İEKK adına yapılan konuşmada, pandemi ve kriz ile geçen son iki yılda kadın işçi ve emekçilerin katmerlenen sorunları aktarıldı; tek adam rejiminde artan kadına yönelik şiddet, kadın katliamları, baskı ve gericilik ifade edildi. İstanbul Sözleşmesi’nden çıkılmasından, 6284 sayılı yasadan, ILO’nun 190 sayılı sözleşmesinden bahsedilen konuşmada kadına yönelik şiddeti önlemeye dönük olan yasaların yetersizliği ve olanların da işler olmadığı vurgulandı.
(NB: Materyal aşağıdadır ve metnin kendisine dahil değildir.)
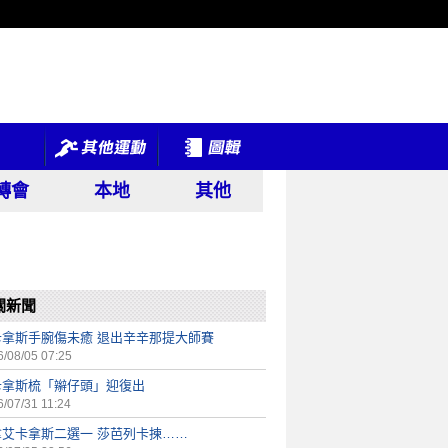
轉會
本地
其他
關新聞
卡拿斯手腕傷未癒 退出辛辛那提大師賽
/08/05 07:25
卡拿斯梳「辮仔頭」迎復出
/07/31 11:24
拿艾卡拿斯二選一 莎芭列卡揀……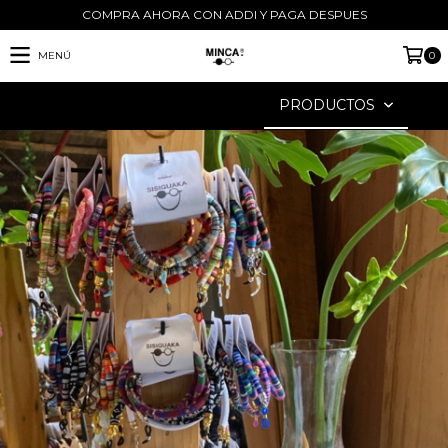
COMPRA AHORA CON ADDI Y PAGA DESPUES
MENÚ
0
PRODUCTOS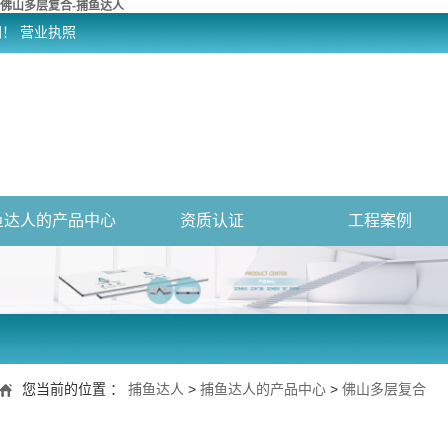
佛山多层复合-捕鱼达人
网！
营业执照
鱼达人的产品中心
资质认证
工程案例
您当前的位置 ：
捕鱼达人
>
捕鱼达人的产品中心
>
佛山多层复合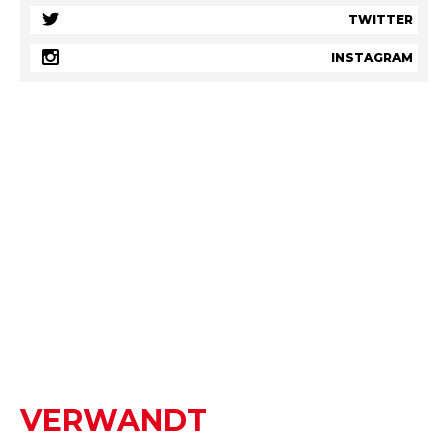
TWITTER
INSTAGRAM
VERWANDT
Yasaların, sözleşmelerin uygulanmasını, hakların genişlemesini, önleyici tedbirlerin alınmasını sağlayacak olanın örgütlü mücadele olduğu belirtildi. Alba’da, Sinbo’ya, Adkotürk’te tacize karşı verilen mücadeleden bahsedilen konuşmada; kadınların son yıllarda süreklileşen eylemlerinden deneyimler çıkartma ve “Hayatlarımızdan, haklarımızdan, geleceğimizden vazgeçmiyoruz” şiarıyla örgütlü gücü büyütme çağrısı yapıldı.
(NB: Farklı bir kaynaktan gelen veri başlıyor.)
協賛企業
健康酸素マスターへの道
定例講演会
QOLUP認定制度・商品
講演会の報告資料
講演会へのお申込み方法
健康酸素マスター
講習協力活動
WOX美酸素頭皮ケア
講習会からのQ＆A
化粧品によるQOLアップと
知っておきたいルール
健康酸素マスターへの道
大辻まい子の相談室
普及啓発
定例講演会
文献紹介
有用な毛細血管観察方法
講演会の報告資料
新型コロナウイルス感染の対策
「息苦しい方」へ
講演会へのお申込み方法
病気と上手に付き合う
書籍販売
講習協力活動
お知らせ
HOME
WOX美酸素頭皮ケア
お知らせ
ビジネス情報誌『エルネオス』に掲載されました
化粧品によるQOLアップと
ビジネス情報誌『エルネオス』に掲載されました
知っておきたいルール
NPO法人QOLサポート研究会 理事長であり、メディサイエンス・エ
Etkinlik programı şiir ve müzik dinletisi ile sona erdi. Verilen aranın ardından söyleşi gerçekleştirildi. Söyleşide güncel sorunlardan; yoksulluk, kadın katliamları, kadının ikincil cins olarak görülmesi, iktidarın kadına yönelik politikaları üzerine örnekler verildi. Direniş ve eylemleri görünür kılma, toplumun farklı kesimlerinin eylemlerinin birleşik bir hatta yürüyebilmesi, kadın hareketinin düzen karşıtı bir eksene sahip olması gerektiği, kadın ve erkek ortak mücadele, sermaye iktidarının devrilmesiyle eşit ve özgür bir toplum kurma üzerine vurgular yapıldı.